Set down each entry below exactly as written, keeping the pictures out.

=== Data records ===

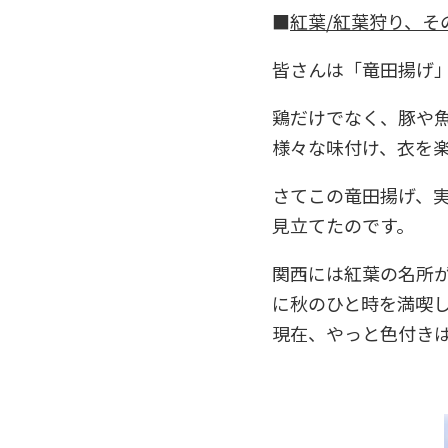
■
紅葉/紅葉狩り、そ
皆さんは「竜田揚げ
鶏だけでなく、豚や
様々な味付け、衣を
さてこの竜田揚げ、
見立てたのです。
関西には紅葉の名所
に秋のひと時を満喫し
現在、やっと色付き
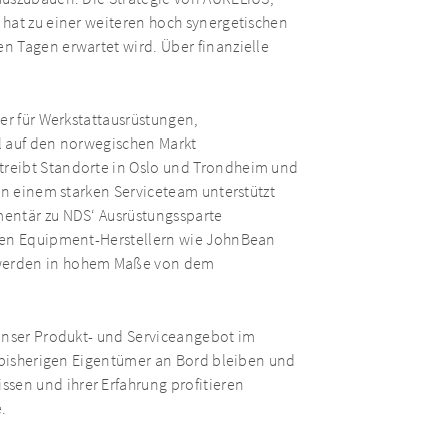
hat zu einer weiteren hoch synergetischen
n Tagen erwartet wird. Über finanzielle
er für Werkstattausrüstungen,
l auf den norwegischen Markt
reibt Standorte in Oslo und Trondheim und
on einem starken Serviceteam unterstützt
mentär zu NDS‘ Ausrüstungssparte
nden Equipment-Herstellern wie JohnBean
 werden in hohem Maße von dem
 unser Produkt- und Serviceangebot im
e bisherigen Eigentümer an Bord bleiben und
en und ihrer Erfahrung profitieren
.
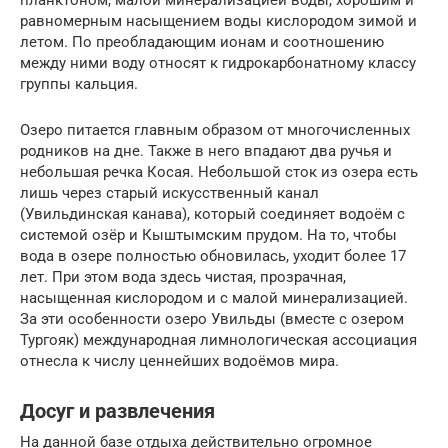
планктоном, малой минерализацией воды, хорошим и
равномерным насыщением воды кислородом зимой и
летом. По преобладающим ионам и соотношению
между ними воду относят к гидрокарбонатному классу
группы кальция.
Озеро питается главным образом от многочисленных
родников на дне. Также в него впадают два ручья и
небольшая речка Косая. Небольшой сток из озера есть
лишь через старый искусственный канал
(Увильдинская канава), который соединяет водоём с
системой озёр и Кыштымским прудом. На то, чтобы
вода в озере полностью обновилась, уходит более 17
лет. При этом вода здесь чистая, прозрачная,
насыщенная кислородом и с малой минерализацией.
За эти особенности озеро Увильды (вместе с озером
Тургояк) международная лимнологическая ассоциация
отнесла к числу ценнейших водоёмов мира.
Досуг и развлечения
На данной базе отдыха действительно огромное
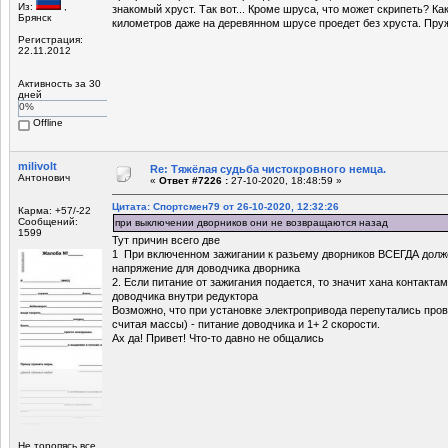
Из:
,
знакомый хруст. Так вот... Кроме шруса, что может скрипеть? Ка
Брянск
километров даже на деревянном шрусе проедет без хруста. Пр
Регистрация:
22.11.2012
Активность за 30
дней
0%
Offline
milivolt
Re: Тяжёлая судьба чистокровного немца.
Антонович
«
Ответ #7226 :
27-10-2020, 18:48:59 »
Цитата: Спортсмен79 от 26-10-2020, 12:32:26
Карма: +57/-22
Сообщений:
при выключении дворников они не возвращаются назад
1599
Тут причин всего две
1 При включенном зажигании к разьему дворников ВСЕГДА долже
напряжение для доводчика дворника
2. Если питание от зажигания подается, то значит хана контакта
доводчика внутри редуктора
Возможно, что при установке электропривода перепутались провод
считая массы) - питание доводчика и 1+ 2 скорости.
Ах да! Привет! Что-то давно не общались
Не торопясь все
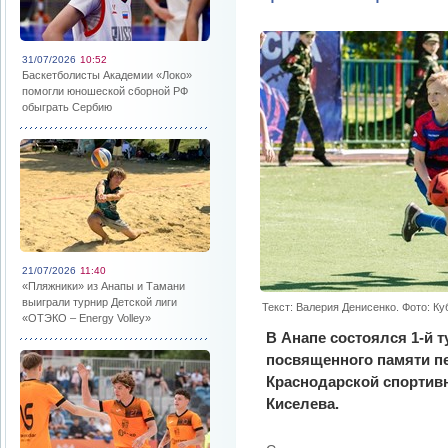
31/07/2026
10:52
Баскетболисты Академии «Локо»
помогли юношеской сборной РФ
обыграть Сербию
21/07/2026
11:40
«Пляжники» из Анапы и Тамани
выиграли турнир Детской лиги
Текст: Валерия Денисенко. Фото: К
«ОТЭКО – Energy Volley»
В Анапе состоялся 1-й ту
посвященного памяти п
Краснодарской спортивн
Киселева.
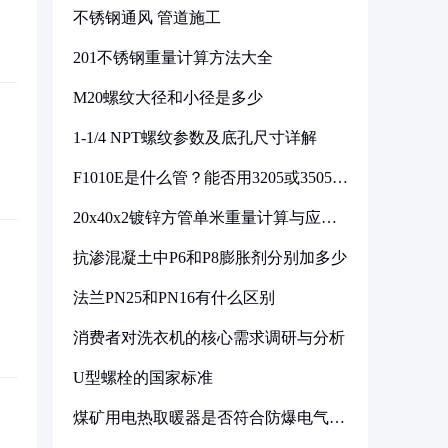
不锈钢通风 管道施工
201不锈钢重量计算方法大全
M20螺纹大径和小径是多少
1-1/4 NPT螺纹参数及底孔尺寸详解
F1010E是什么管？能否用3205或3505代
换
20x40x2镀锌方管单米重量计算与应用
分析
抗渗混凝土中P6和P8膨胀剂分别加多少
法兰PN25和PN16有什么区别
消费者对洗衣机的核心需求调研与分析
U型螺栓的国家标准
煤矿用电热取暖器是否符合防爆电气设
备标准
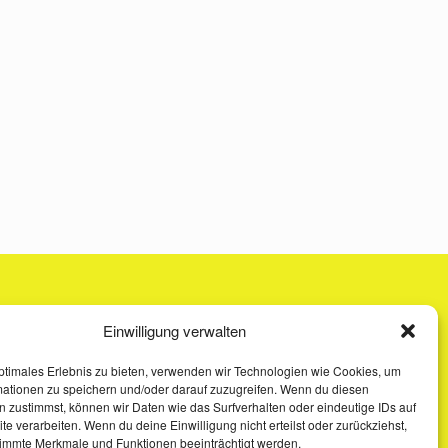
Einwilligung verwalten
ptimales Erlebnis zu bieten, verwenden wir Technologien wie Cookies, um
mationen zu speichern und/oder darauf zuzugreifen. Wenn du diesen
 zustimmst, können wir Daten wie das Surfverhalten oder eindeutige IDs auf
te verarbeiten. Wenn du deine Einwilligung nicht erteilst oder zurückziehst,
immte Merkmale und Funktionen beeinträchtigt werden.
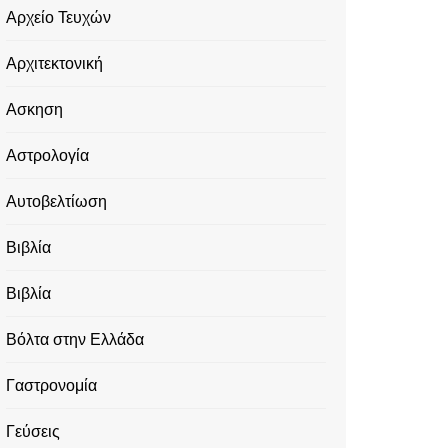
Αρχείο Τευχών
Αρχιτεκτονική
Ασκηση
Αστρολογία
Αυτοβελτίωση
Βιβλία
Βιβλία
Βόλτα στην Ελλάδα
Γαστρονομία
Γεύσεις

===

▸ Output of the task
■
紅葉/紅葉狩り、そ
皆さんは「竜田揚げ
鶏だけでなく、豚や
様々な味付け、衣を
さてこの竜田揚げ、
見立てたのです。
関西には紅葉の名所
に秋のひと時を満喫し
現在、やっと色付き
hat zu einer weiteren hoch synergetischen
n Tagen erwartet wird. Über finanzielle
er für Werkstattausrüstungen,
l auf den norwegischen Markt
reibt Standorte in Oslo und Trondheim und
on einem starken Serviceteam unterstützt
mentär zu NDS‘ Ausrüstungssparte
nden Equipment-Herstellern wie JohnBean
 werden in hohem Maße von dem
 unser Produkt- und Serviceangebot im
e bisherigen Eigentümer an Bord bleiben und
en und ihrer Erfahrung profitieren
.
планктоном, малой минерализацией воды, хорошим и
равномерным насыщением воды кислородом зимой и
летом. По преобладающим ионам и соотношению
между ними воду относят к гидрокарбонатному классу
группы кальция.
Озеро питается главным образом от многочисленных
родников на дне. Также в него впадают два ручья и
небольшая речка Косая. Небольшой сток из озера есть
лишь через старый искусственный канал
(Увильдинская канава), который соединяет водоём с
системой озёр и Кыштымским прудом. На то, чтобы
вода в озере полностью обновилась, уходит более 17
лет. При этом вода здесь чистая, прозрачная,
насыщенная кислородом и с малой минерализацией.
За эти особенности озеро Увильды (вместе с озером
Тургояк) международная лимнологическая ассоциация
отнесла к числу ценнейших водоёмов мира.
Досуг и развлечения
На данной базе отдыха действительно огромное
Из:
,
знакомый хруст. Так вот... Кроме шруса, что может скрипеть? Ка
Брянск
километров даже на деревянном шрусе проедет без хруста. Пр
Регистрация:
22.11.2012
Активность за 30
дней
0%
Offline
milivolt
Re: Тяжёлая судьба чистокровного немца.
Антонович
«
Ответ #7226 :
27-10-2020, 18:48:59 »
Цитата: Спортсмен79 от 26-10-2020, 12:32:26
Карма: +57/-22
Сообщений:
при выключении дворников они не возвращаются назад
1599
Тут причин всего две
1 При включенном зажигании к разьему дворников ВСЕГДА долже
напряжение для доводчика дворника
2. Если питание от зажигания подается, то значит хана контакта
доводчика внутри редуктора
Возможно, что при установке электропривода перепутались провод
считая массы) - питание доводчика и 1+ 2 скорости.
Ах да! Привет! Что-то давно не общались
Не торопясь все
31/07/2026
10:52
Баскетболисты Академии «Локо»
помогли юношеской сборной РФ
обыграть Сербию
21/07/2026
11:40
«Пляжники» из Анапы и Тамани
выиграли турнир Детской лиги
Текст: Валерия Денисенко. Фото: К
«ОТЭКО – Energy Volley»
В Анапе состоялся 1-й ту
посвященного памяти п
Краснодарской спортивн
Киселева.
不锈钢通风 管道施工
201不锈钢重量计算方法大全
M20螺纹大径和小径是多少
1-1/4 NPT螺纹参数及底孔尺寸详解
F1010E是什么管？能否用3205或3505代
换
20x40x2镀锌方管单米重量计算与应用
分析
抗渗混凝土中P6和P8膨胀剂分别加多少
法兰PN25和PN16有什么区别
消费者对洗衣机的核心需求调研与分析
U型螺栓的国家标准
煤矿用电热取暖器是否符合防爆电气设
备标准
Einwilligung verwalten
ptimales Erlebnis zu bieten, verwenden wir Technologien wie Cookies, um
mationen zu speichern und/oder darauf zuzugreifen. Wenn du diesen
 zustimmst, können wir Daten wie das Surfverhalten oder eindeutige IDs auf
te verarbeiten. Wenn du deine Einwilligung nicht erteilst oder zurückziehst,
immte Merkmale und Funktionen beeinträchtigt werden.
Αρχείο Τευχών
Αρχιτεκτονική
Ασκηση
Αστρολογία
Αυτοβελτίωση
Βιβλία
Βιβλία
Βόλτα στην Ελλάδα
Γαστρονομία
Γεύσεις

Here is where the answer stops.